_About this exercise_
Start at the line with "Физика (45, 1097)" in the records below, stop at the line with "Педагогика (55, 959)", and return every line in that span exactly, the two end lines included.

[Opening Supplied material section]

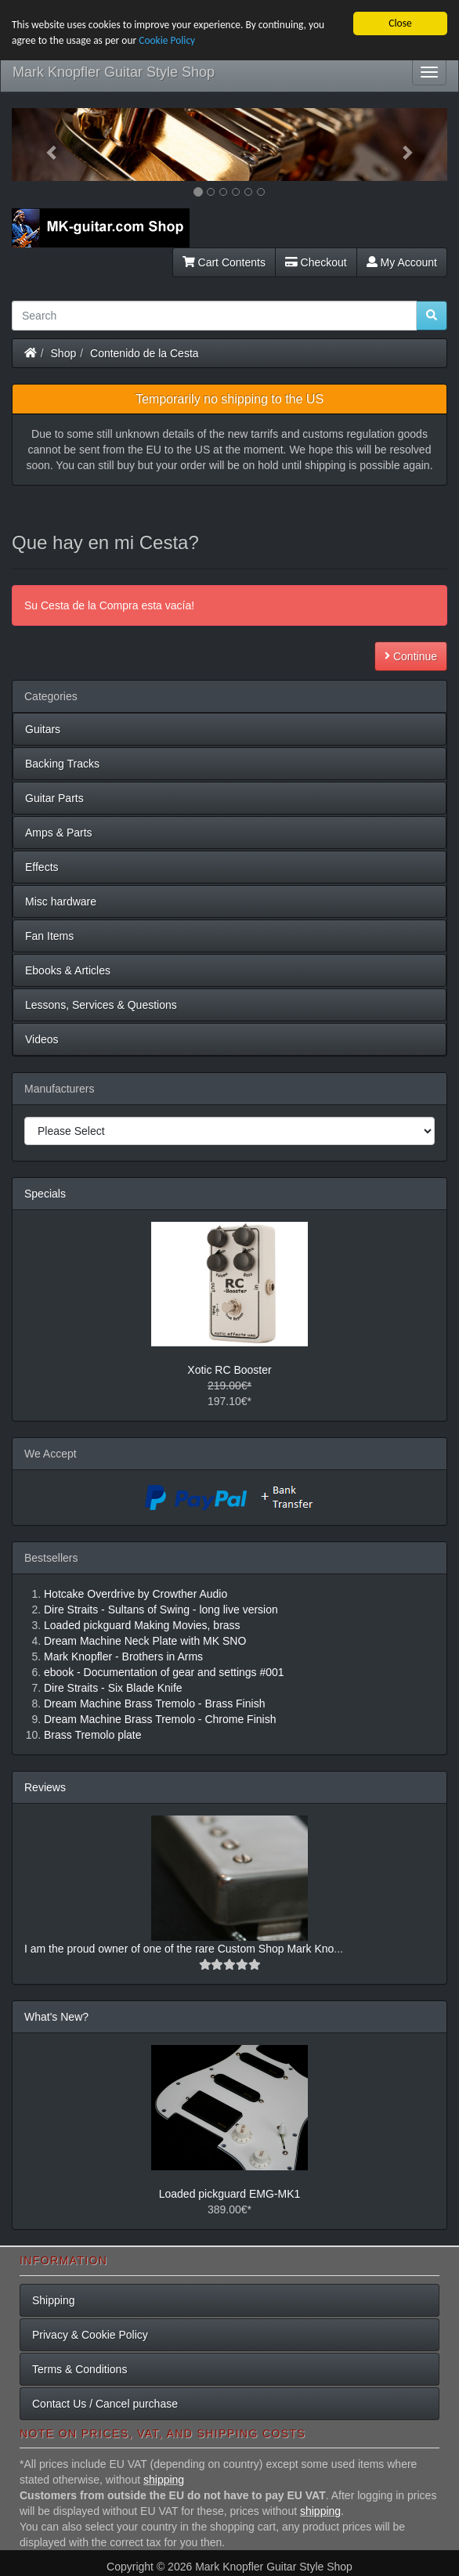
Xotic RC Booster (229, 1370)
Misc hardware (60, 901)
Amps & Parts (58, 832)
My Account (402, 262)
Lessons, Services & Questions (101, 1005)
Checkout (316, 262)
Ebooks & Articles (67, 970)
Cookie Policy (168, 40)
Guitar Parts (54, 798)
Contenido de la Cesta (144, 353)
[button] (44, 144)
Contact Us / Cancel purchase (105, 2403)
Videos (42, 1039)
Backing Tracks (62, 763)
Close (400, 23)
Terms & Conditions (79, 2369)
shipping (163, 2479)
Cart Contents (224, 262)
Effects (42, 867)
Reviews (45, 1787)
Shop (64, 353)
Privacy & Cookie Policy (90, 2335)
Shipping (53, 2300)
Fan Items (49, 936)
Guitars (42, 729)
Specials (45, 1193)
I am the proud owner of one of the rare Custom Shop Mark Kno (179, 1948)
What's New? (56, 2017)
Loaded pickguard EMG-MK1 (230, 2194)
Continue (411, 656)
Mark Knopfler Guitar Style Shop (114, 72)
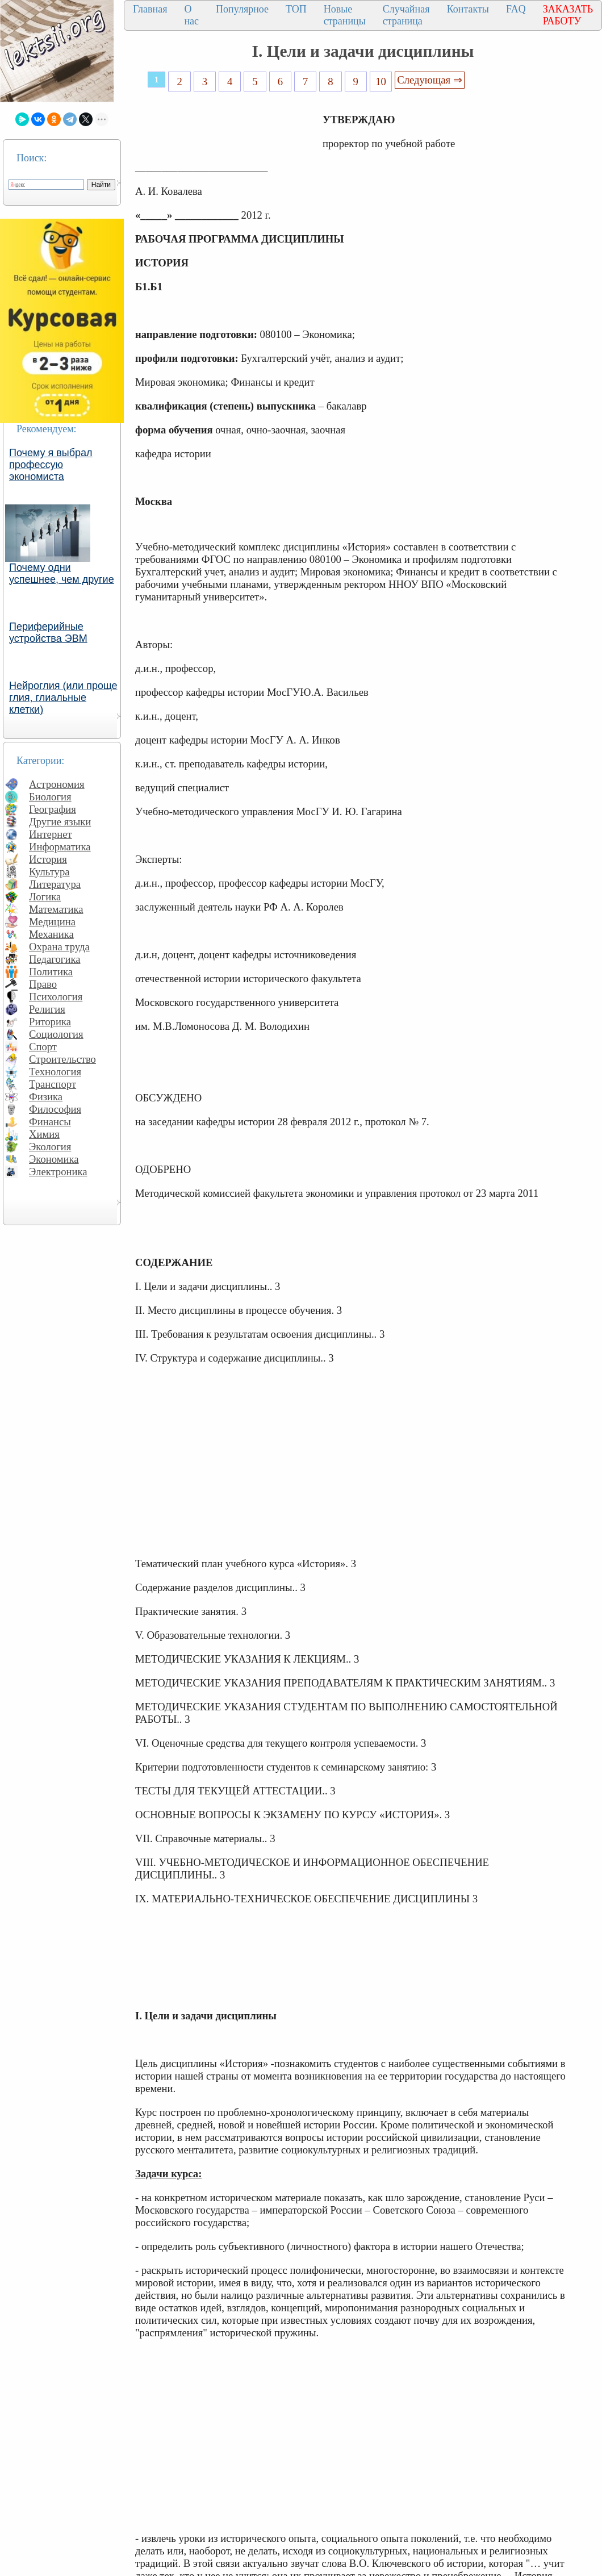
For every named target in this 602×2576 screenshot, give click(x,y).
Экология (50, 1147)
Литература (55, 884)
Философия (55, 1109)
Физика (45, 1097)
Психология (55, 997)
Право (43, 984)
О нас (191, 15)
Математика (56, 909)
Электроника (58, 1172)
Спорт (43, 1047)
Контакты (468, 9)
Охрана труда (59, 947)
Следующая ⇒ (429, 80)
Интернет (50, 834)
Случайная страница (406, 15)
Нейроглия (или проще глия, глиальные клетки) (63, 697)
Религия (47, 1009)
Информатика (60, 847)
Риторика (50, 1022)
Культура (49, 872)
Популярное (242, 9)
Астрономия (57, 784)
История (48, 859)
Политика (51, 972)
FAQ (516, 9)
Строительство (62, 1059)
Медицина (52, 922)
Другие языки (60, 822)
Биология (50, 797)
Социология (56, 1034)
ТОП (296, 9)
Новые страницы (345, 15)
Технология (55, 1072)
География (52, 809)
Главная (150, 9)
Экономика (54, 1159)
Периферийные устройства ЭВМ (48, 632)
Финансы (50, 1122)
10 (380, 81)
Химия (44, 1134)
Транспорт (52, 1084)
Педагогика (55, 959)
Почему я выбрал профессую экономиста (51, 464)
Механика (51, 934)
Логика (45, 897)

[Closing Supplied material section]

_Reply_
Физика (45, 1097)
Психология (55, 997)
Право (43, 984)
О нас (191, 15)
Математика (56, 909)
Электроника (58, 1172)
Спорт (43, 1047)
Контакты (468, 9)
Охрана труда (59, 947)
Следующая ⇒ (429, 80)
Интернет (50, 834)
Случайная страница (406, 15)
Нейроглия (или проще глия, глиальные клетки) (63, 697)
Религия (47, 1009)
Информатика (60, 847)
Риторика (50, 1022)
Культура (49, 872)
Популярное (242, 9)
Астрономия (57, 784)
История (48, 859)
Политика (51, 972)
FAQ (516, 9)
Строительство (62, 1059)
Медицина (52, 922)
Другие языки (60, 822)
Биология (50, 797)
Социология (56, 1034)
ТОП (296, 9)
Новые страницы (345, 15)
Технология (55, 1072)
География (52, 809)
Главная (150, 9)
Экономика (54, 1159)
Периферийные устройства ЭВМ (48, 632)
Финансы (50, 1122)
10 (380, 81)
Химия (44, 1134)
Транспорт (52, 1084)
Педагогика (55, 959)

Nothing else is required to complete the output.